--- MATERIAL PROVIDED ---

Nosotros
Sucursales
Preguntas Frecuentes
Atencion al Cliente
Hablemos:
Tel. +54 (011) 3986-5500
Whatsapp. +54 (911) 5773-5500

---
--- MATERIAL PROVIDED ---

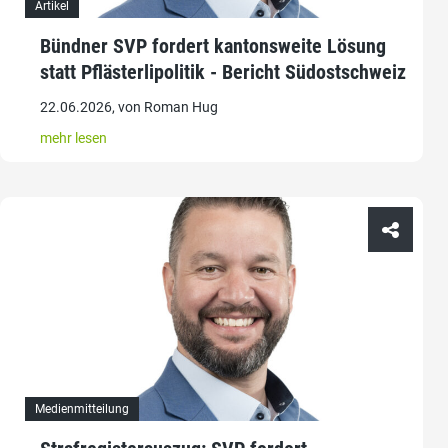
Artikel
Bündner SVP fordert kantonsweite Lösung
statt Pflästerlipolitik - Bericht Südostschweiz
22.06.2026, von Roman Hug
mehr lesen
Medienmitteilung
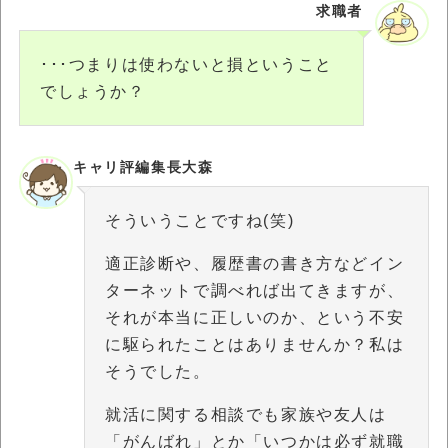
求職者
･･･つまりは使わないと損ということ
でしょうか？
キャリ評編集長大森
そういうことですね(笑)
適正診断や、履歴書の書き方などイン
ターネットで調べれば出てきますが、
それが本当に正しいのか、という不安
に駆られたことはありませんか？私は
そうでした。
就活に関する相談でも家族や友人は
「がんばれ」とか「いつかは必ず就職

---

Looking at the data above, return every line from the one with "Atencion al Cliente" down to the one with "Whatsapp. +54 (911) 5773-5500", exactly and inclusively.

Atencion al Cliente
Hablemos:
Tel. +54 (011) 3986-5500
Whatsapp. +54 (911) 5773-5500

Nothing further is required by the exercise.